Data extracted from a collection
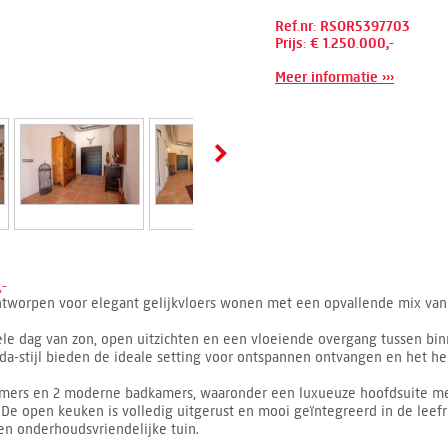
Ref.nr: RSOR5397703
Prijs: € 1.250.000,-
Meer informatie ›››
,-
f, ontworpen voor elegant gelijkvloers wonen met een opvallende mix va
le dag van zon, open uitzichten en een vloeiende overgang tussen binn
da-stijl bieden de ideale setting voor ontspannen ontvangen en het hel
kamers en 2 moderne badkamers, waaronder een luxueuze hoofdsuite met
De open keuken is volledig uitgerust en mooi geïntegreerd in de leefr
een onderhoudsvriendelijke tuin.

_EXERCISE_.
Nothing but the records, restated word for word and stripped of images, belongs in the answer.

_RESULT OF THE TASK_.
Ref.nr: RSOR5397703
Prijs: € 1.250.000,-
Meer informatie ›››
,-
f, ontworpen voor elegant gelijkvloers wonen met een opvallende mix va
le dag van zon, open uitzichten en een vloeiende overgang tussen binn
da-stijl bieden de ideale setting voor ontspannen ontvangen en het hel
kamers en 2 moderne badkamers, waaronder een luxueuze hoofdsuite met
De open keuken is volledig uitgerust en mooi geïntegreerd in de leefr
een onderhoudsvriendelijke tuin.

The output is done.